Inside the entrance was a guardroom with kitchenette, a bathroom, a bunk room and a generator room, all of which were uncomfortably small and rendered in stained, badly-set concrete. On the far side of the guardroom stood another set of large doors; the entrance to the complex proper which, aside from the two KDF soldiers on guard duty, nobody was authorised to enter.
Not that Site 215 had a lot of visitors. Sometimes a party of KDF troops on manoeuvres would stumble breathlessly through the entrance, slinging their equipment down on the guardroom floor and requesting shelter from the inclement weather that often swept over these slopes. They came in during fine weather too, once word of the guards' capacious coffee pot had gotten around. Sometimes pilots would arrive by helicopter, landing on the high plateau a few hundred metres uphill and turning a mere waypoint on their navigational exercise into a more sociable affair. It was the jollity of the old country writ large, enjoyed and reciprocated by the two guards who welcomed any break in the tedium of their lonely posting. There was even a local civilian goat herder who called by; against regulations he was allowed to use the guardroom as his seter for a few days at a time, while his goats grazed the scattered tussocks that clung to the rocks all around.

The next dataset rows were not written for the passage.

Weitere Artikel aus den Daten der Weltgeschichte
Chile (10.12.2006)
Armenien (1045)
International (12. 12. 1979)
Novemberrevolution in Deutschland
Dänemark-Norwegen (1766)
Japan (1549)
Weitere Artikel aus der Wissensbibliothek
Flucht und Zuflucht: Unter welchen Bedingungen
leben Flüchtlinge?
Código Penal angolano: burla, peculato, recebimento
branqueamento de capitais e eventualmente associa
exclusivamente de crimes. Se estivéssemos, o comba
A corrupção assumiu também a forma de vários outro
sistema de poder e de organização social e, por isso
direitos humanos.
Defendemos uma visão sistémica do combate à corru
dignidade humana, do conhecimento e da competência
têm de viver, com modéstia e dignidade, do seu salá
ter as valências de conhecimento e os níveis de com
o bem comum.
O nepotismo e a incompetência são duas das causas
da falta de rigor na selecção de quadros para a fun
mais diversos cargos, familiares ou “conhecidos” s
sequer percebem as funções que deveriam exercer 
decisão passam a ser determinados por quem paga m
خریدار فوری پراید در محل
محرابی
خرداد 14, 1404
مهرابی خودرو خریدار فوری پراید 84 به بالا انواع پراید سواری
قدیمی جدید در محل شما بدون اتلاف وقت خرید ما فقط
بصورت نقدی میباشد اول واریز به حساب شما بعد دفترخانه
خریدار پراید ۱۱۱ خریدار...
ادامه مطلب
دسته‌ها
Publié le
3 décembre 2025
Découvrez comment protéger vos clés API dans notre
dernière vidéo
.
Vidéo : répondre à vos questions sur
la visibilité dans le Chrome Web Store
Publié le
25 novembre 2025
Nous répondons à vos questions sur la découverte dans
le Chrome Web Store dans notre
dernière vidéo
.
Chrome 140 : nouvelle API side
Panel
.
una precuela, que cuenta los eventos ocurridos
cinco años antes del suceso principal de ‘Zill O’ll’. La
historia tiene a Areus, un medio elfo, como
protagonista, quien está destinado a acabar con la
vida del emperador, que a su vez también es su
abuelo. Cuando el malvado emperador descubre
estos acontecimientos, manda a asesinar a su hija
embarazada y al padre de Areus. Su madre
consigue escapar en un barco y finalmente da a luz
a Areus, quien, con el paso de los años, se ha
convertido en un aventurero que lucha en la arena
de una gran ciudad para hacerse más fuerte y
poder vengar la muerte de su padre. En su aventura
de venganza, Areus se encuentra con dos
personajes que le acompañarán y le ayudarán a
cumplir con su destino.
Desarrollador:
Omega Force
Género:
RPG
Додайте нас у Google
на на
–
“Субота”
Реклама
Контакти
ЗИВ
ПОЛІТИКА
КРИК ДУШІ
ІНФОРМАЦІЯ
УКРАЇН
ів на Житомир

But whoever they were, no visitors were ever allowed to pass through the inner doors. The inevitable rumours abounded of what lay behind them; samples from Minarboria's old bio-weapons arsenal? Captured Safir extraterrestrials? Lord Toastypops, the undead gift-bringer of Toastytop? A smelter and bullion vault served by the local gold mines? Most of the visiting troops knew better than to ask the guards directly, and those few who did were met with jovial evasions. The guards, Corporal Florianov and Private Bantz, noted triumphally between themselves that no visitor had ever correctly guessed what lay behind the inner doors. The answer was, after all, impossibly simple.
Nothing at all.
Anyone with the key to unlock the doors and open them would find the same edifice of brown concrete wall that lay on either side. Like many other KDF underground installations - the majority, in fact - Site 215 was a decoy. Beyond the guardroom and its modest facilities, it did not exist. Even the blast doors were made of timber, lined with wooden dowels as fake rivets and painted over in a russet grey to give the appearance of steel. Of the hundred or more names listed on the KDF's roll as garrisoned here, all were fictitious except for Florianov, Bantz and the two female soldiers of their relief watch who were currently on leave. That was the secret, one which was being kept all over Kalgachia. KDF High Command had concluded that despite the camouflage skill of their engineers, sufficient scrutiny of satellite imagery and sensor data by potential adversaries - as would precede an invasion, for instance - would identify many of the KDF's bunker entrances for targeting by huge concentrations of air power. The only solution was to build more entrances than could possibly be triaged for bombardment or capture within an operational timeframe, even by the largest military powers. The steady drip of visitors to such venues as Site 215, encouraged by the chain of command, helped to maintain the appearance of an active installation. Other decoy sites with road access were visited by electronic warfare specialists who, when it was too dark or foggy to obtain optical confirmation from above, spoofed the ignition coils and infrared plumes of vehicles in transit. The existence of the whole arrangement was, in all probability, known to outside intelligence agencies - any remotely competent OSINT analyst would have noted the gross mismatch between the Kalgachi labour supply and the number of structural traces appearing on satellite imagery. The chief effect lay in them being unable to tell the fake bunkers from the real ones. To the admission of all involved, the arrangement was an obsessive one - but any doubters were silenced by the KDF creed which was drilled into the ears of every soldier from day one of basic training:
"If you ever wonder why - look at the map. If you think there's too much fuss - look at the map. If you want to know who the enemy will be - look at the map. If you think retreat is an option - look at the map. And if you think surrender is an option - for that, read the history books..."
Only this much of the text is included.